Northern Tool + Equipment’s Donation Builds Local Tech Program

by | Aug 2022

Woodbury High School Students with donated gift cards from Northern Tool + Equipment .

You can say Northern Tool + Equipment is in the business of fixing and repairing things.

The company, founded and based in Minnesota, operates 120 stores across 20 different states and offers some 100,000 different tools for sale. You can also say Northern Tool + Equipment is in the business of building things, relationships included.

In December 2021, and as part of the Minnesota launch of its Tools for the Trades program, which empowers students to pursue careers in the trades, Northern Tool + Equipment made a $5,000 donation to Woodbury High School’s career and technical education program. The donation included a JET floor-mount drill press, Klutch mini milling machine, Milwaukee panel saw, Bosch dual-bevel glide miter saw and an Exxo nail punch set.
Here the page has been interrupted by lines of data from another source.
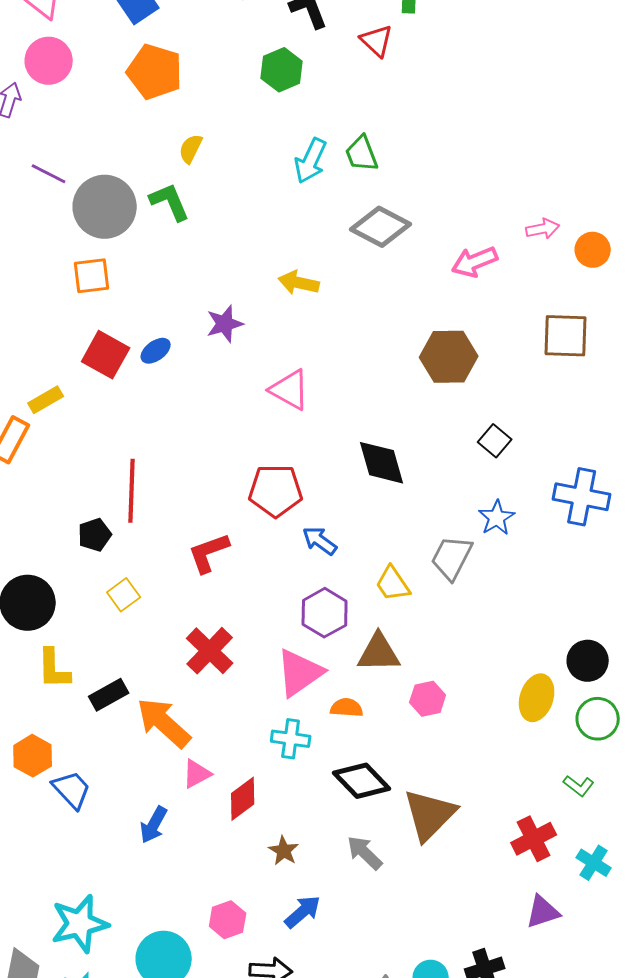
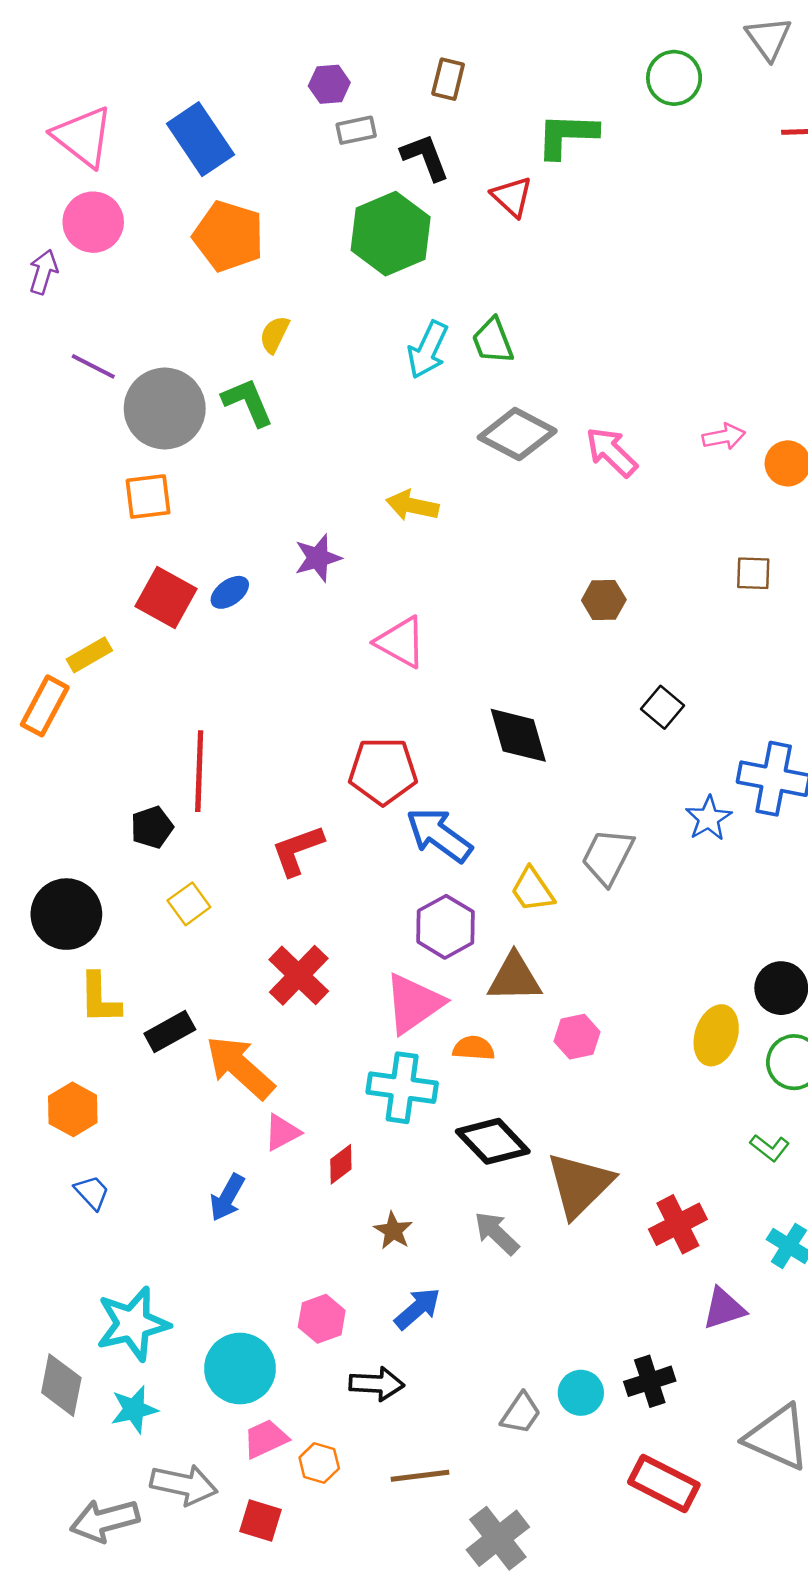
green hexagon: (282, 70) -> (391, 234), size x1.5
pink arrow: (475, 262) -> (611, 452), moved, turned 66
brown square: (566, 336) -> (753, 573), size x0.6
brown hexagon: (449, 357) -> (604, 600), size x0.6
blue star: (497, 518) -> (709, 818), moved
blue arrow: (320, 541) -> (439, 835), size x1.5
cyan cross: (291, 739) -> (402, 1088), size x1.4
blue trapezoid: (72, 790) -> (92, 1192), moved, size x0.7
red diamond: (243, 799) -> (341, 1164), size x0.7
red cross: (534, 839) -> (678, 1224), moved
“The donation is part of a larger program of supporting technical and trade programs across the country,” says Todd Allard, senior vice president of marketing.

In Minnesota, Northern Tool has made similar donations to Burnsville High School, Forest Lake High School, Minnetonka High School, Rogers High School and White Bear Lake High School.

The immediate result is to put professional-grade tools into the hands of learning students. End results might be bigger.

“In the United States, 2.4 million skills jobs are going unfilled,” says Allard. “That’s becoming more problematic
as [baby] boomers are stepping away.”

Notice the difficulty in finding someone to replace a deck, remodel a kitchen or run new wiring? How about building a house? Programs like the ones found in Woodbury’s technical education department are hammering away at those problems, as are apprenticeships and experiences.

In a video highlighting the Northern Tools donation, instructor Amanda Davis expressed the school’s gratitude by saying that she’s thrilled with the partnership and that Northern Tool’s generosity will make a difference in 100s of kids’ lives every year.

“It’s just amazing,” she says. Davis went on the say that kids are finding their spot in the trades and in the hands-on-learning they do in Woodbury’s tech ed department. One student says that she loves her class and that it gives her
a hands-on-experience for what she ultimately wants to do, auto collision repair. This didn’t surprise Allard in the least. “Our audience is 40 percent girls and women,” he says.

Lastly, the students at the donation announcement received Northern Tool + Equipment gift cards. “It adds to the event,” says Allard. Most likely, it adds to their work benches, tool boxes and tool belts, too.